Suppose $$p = (QR)$$; denote by $$q$$ and $$r$$ the dual lines produced by the construction. Then, by Claim $$\PageIndex{1}$$, $$P$$ is the point of intersection of $$q$$ and $$r$$.

Exercise $$\PageIndex{2}$$

Let $$p$$ be the polar line of point $$P$$ with respect to the circle $$\Gamma$$. Assume that $$p$$ intersects $$\Gamma$$ at points $$V$$ and $$W$$. Show that the lines $$(PV)$$ and $$(PW)$$ are tangent to $$\Gamma$$.

Come up with a ruler-only construction of the tangent lines to the given circle $$\Gamma$$ thru the given point $$P\not\in \Gamma$$.

Hint

The line $$v$$ polar to $$V$$ is tangent to $$\Gamma$$. Since $$V \in p$$, by Claim $$\PageIndex{1}$$, we get that $$P \in v$$; that is, $$(PV) = v$$. Hence the statement follows.

Exercise $$\PageIndex{3}$$

Assume two concentric circles $$\Gamma$$ and $$\Gamma'$$ are given. Construct the common center of $$\Gamma$$ and $$\Gamma'$$ with a ruler only.

Hint

Choose a point $$P$$ outside of the bigger circle. Construct the lines dual to $$P$$ for both circles. Note that these two lines are parallel.

Assume that the lines intersect the bigger circle at two pairs of points $$X, X'$$ and $$Y, Y'$$. Set $$Z = (XY) \cap (X'Y')$$. Note that the line $$(PZ)$$ passes thru the common center.

The center is the intersection of $$(PZ)$$ and another line constructed the same way.

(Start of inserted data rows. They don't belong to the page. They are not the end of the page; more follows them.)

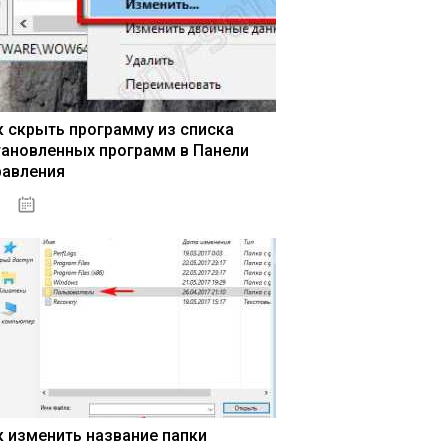
к скрыть программу из списка
тановленных программ в Панели
равления
15.04.2020
к изменить название папки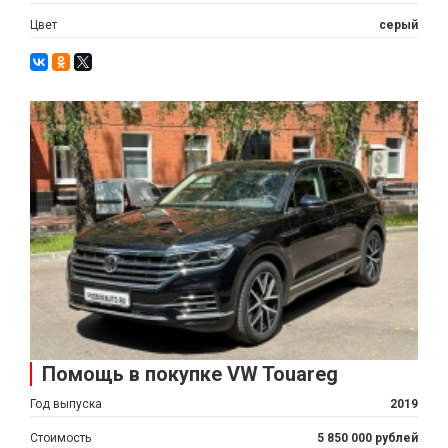
Цвет
серый
Помощь в покупке VW Touareg
Год выпуска
2019
Стоимость
5 850 000 рублей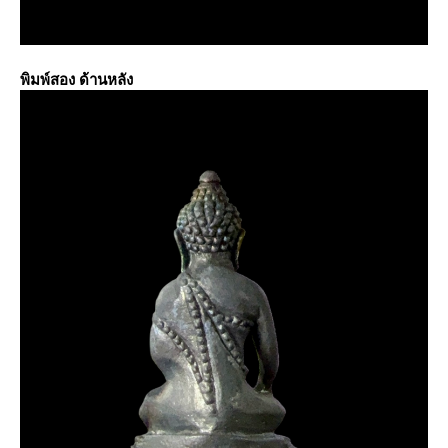
พิมพ์สอง ด้านหลัง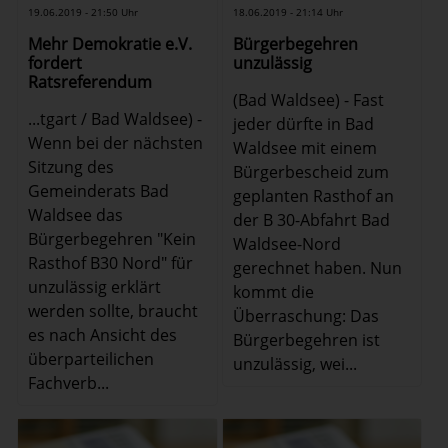
19.06.2019 - 21:50 Uhr
18.06.2019 - 21:14 Uhr
Mehr Demokratie e.V.
Bürgerbegehren
fordert
unzulässig
Ratsreferendum
(Bad Waldsee) - Fast
...tgart / Bad Waldsee) -
jeder dürfte in Bad
Wenn bei der nächsten
Waldsee mit einem
Sitzung des
Bürgerbescheid zum
Gemeinderats Bad
geplanten Rasthof an
Waldsee das
der B 30-Abfahrt Bad
Bürgerbegehren "Kein
Waldsee-Nord
Rasthof B30 Nord" für
gerechnet haben. Nun
unzulässig erklärt
kommt die
werden sollte, braucht
Überraschung: Das
es nach Ansicht des
Bürgerbegehren ist
überparteilichen
unzulässig, wei...
Fachverb...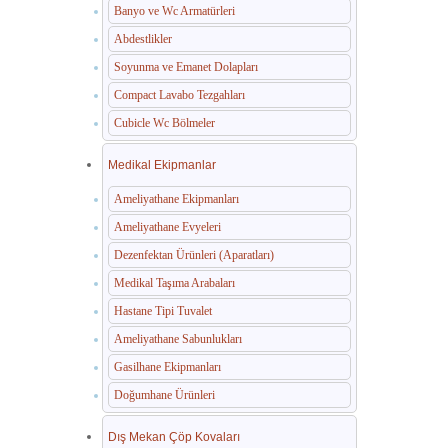
Banyo ve Wc Armatürleri
Abdestlikler
Soyunma ve Emanet Dolapları
Compact Lavabo Tezgahları
Cubicle Wc Bölmeler
Medikal Ekipmanlar
Ameliyathane Ekipmanları
Ameliyathane Evyeleri
Dezenfektan Ürünleri (Aparatları)
Medikal Taşıma Arabaları
Hastane Tipi Tuvalet
Ameliyathane Sabunlukları
Gasilhane Ekipmanları
Doğumhane Ürünleri
Dış Mekan Çöp Kovaları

Exercise $$\PageIndex{4}$$

Assume a line $$\ell$$ and a circle $$\Gamma$$ with its center $$O$$ are given. Suppose $$O\notin \ell$$. Construct a perpendicular from $$O$$ on $$\ell$$ with a ruler only.

Hint

Construct polar liens to two point on $$\ell$$. Denote by $$L$$ the intersection of these two liens. Note that $$\ell$$ is polar to $$L$$ and therefore $$(OL) \perp \ell$$.